Gaétan – Comment se fait-il que l’exploitation laitière ne « crache pas » ? Les charges sont trop élevées – engrais, aliments du bétail – et la production trop faible. Manifestement, le père de Gaétan n’a pas suivi l’évolution technique. Malgré ses 52 ans, il est de la vieille école. A la notion de rentabilité, il préfère celle d’agrandissement. En témoignent de lourds emprunts fonciers. Gaétan a fait des stages, qui lui ont montré les lacunes techniques de l’exploitation familiale. « Malgré tout, il y a du boulot pour deux » dit-il. Il sait aussi que s’il ne revient pas sur l’exploitation, son père va en profiter pour se débarrasser des vaches. Or lui, c’est l’activité laitière qui lui plaît. Mais il faut manger derrière, il faut vivre. Gaétan est inquiet, rempli de doutes. Il ne sait pas quoi décider.

Les autres

Jérôme – Jérôme était cadre dans le BTP, niveau ingénieur. Un jour, il en a eu assez. « Cela ne se passait pas trop bien dans mon boulot. » Direction le vignoble charentais, pour une reprise hors cadre familial. A la fois par idéalisme et par lucidité, il souhaitait travailler en cave coopérative. « Tu as une force de groupe, une sécurité et puis je ne me sentais pas capable de gérer seul la vinification. Je n’ai ni les compétences ni l’argent nécessaire. » Une coopérative vinicole en mal de renouvellement le met en relation avec un propriétaire. A priori, ce dernier n’est pas tout à fait prêt à lever le pied. Pourtant il se laisse convaincre. « Oui mais à condition de vendre toute l’exploitation. » Jérôme ne l’entend pas de cette oreille. Il négocie serré. Sa passion toute neuve pour le vin ne lui fait pas perdre le sens des réalités. Il obtient gain de cause : il acquiert une petite partie des vignes, loue le reste avec promesse d’achat à terme. Décidément convaincant, il obtient du propriétaire qu’il lui mette le matériel à disposition. Et résiste à son appel du pied pour une mise en société. « Au départ, mon cédant ne voulait entendre parler que d’un cadre sociétaire. Tout ce qui risquait d’arriver, c’est que je valorise la société et que je ne retrouve pas mes billes. » Entre-temps, il a fait son stage 6 mois chez le propriétaire et le courant est passé entre les deux hommes, celui au seuil de la retraite et le plus jeune, venant d’un autre univers. Le « tuilage » est rentré dans une phase opérationnelle. Les relations sont devenues plus amicales, sans se départir d’un petit côté rugueux. On se dit les choses, franchement. Même si, à l’évidence, Jérôme cherche à se fondre dans la masse, il détonne, forcément. Ses convictions coopératives, exprimées sans réserve – d’aucuns diront avec une certaine dose de naïveté – suscitent plus d’un sourire en coin. Mais quand il dit très sérieusement que, lui, il veut arriver à 20 ha de vignes ou qu’il faut « choper le roulement », on le croit sur facture. Il est des nôtres !
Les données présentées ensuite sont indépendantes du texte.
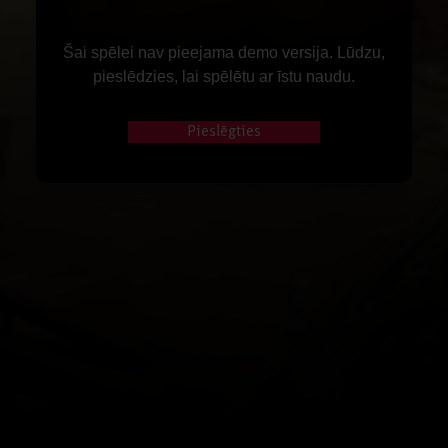
Šai spēlei nav pieejama demo versija. Lūdzu,
pieslēdzies, lai spēlētu ar īstu naudu.
Pieslēgties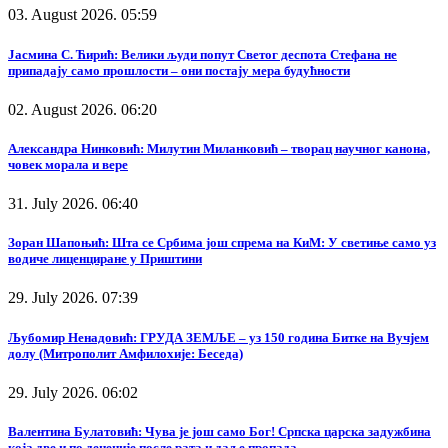
03. August 2026. 05:59
Јасмина С. Ћирић: Велики људи попут Светог деспота Стефана не
припадају само прошлости – они постају мера будућности
02. August 2026. 06:20
Александра Нинковић: Милутин Миланковић – творац научног канона,
човек морала и вере
31. July 2026. 06:40
Зоран Шапоњић: Шта се Србима још спрема на КиМ: У светиње само уз
водиче лиценциране у Приштини
29. July 2026. 07:39
Љубомир Ненадовић: ГРУДА ЗЕМЉЕ – уз 150 година Битке на Вучјем
долу (Митрополит Амфилохије: Беседа)
29. July 2026. 06:02
Валентина Булатовић: Чува је још само Бог! Српска царска задужбина
која две и по деценије после рата и даље пропада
Eric – Eric n’a pas de ces réflexes patrimoniaux. Il assume sa différence. Musicien à ses heures, plasticien quand bon lui chante, son projet serait de produire et de vendre des fruits frais, des légumes et des plantes aromatiques en périphérie de ville. Il possède déjà le lopin de terre d’un ha. Il investirait « à la louche » 20 à 30 000 € dans le bâtiment et peut-être pousserait-il jusqu’à élaborer des confitures. En attendant, il se forme, se renseigne et continue d’être un peu chômeur, un peu intermittent du spectacle. Il ne demande pas d’aide, il a dépassé l’âge. Il se contente de rêver à la rencontre de la culture et de l’agriculture. Un poncif peut-être mais aussi une belle idée.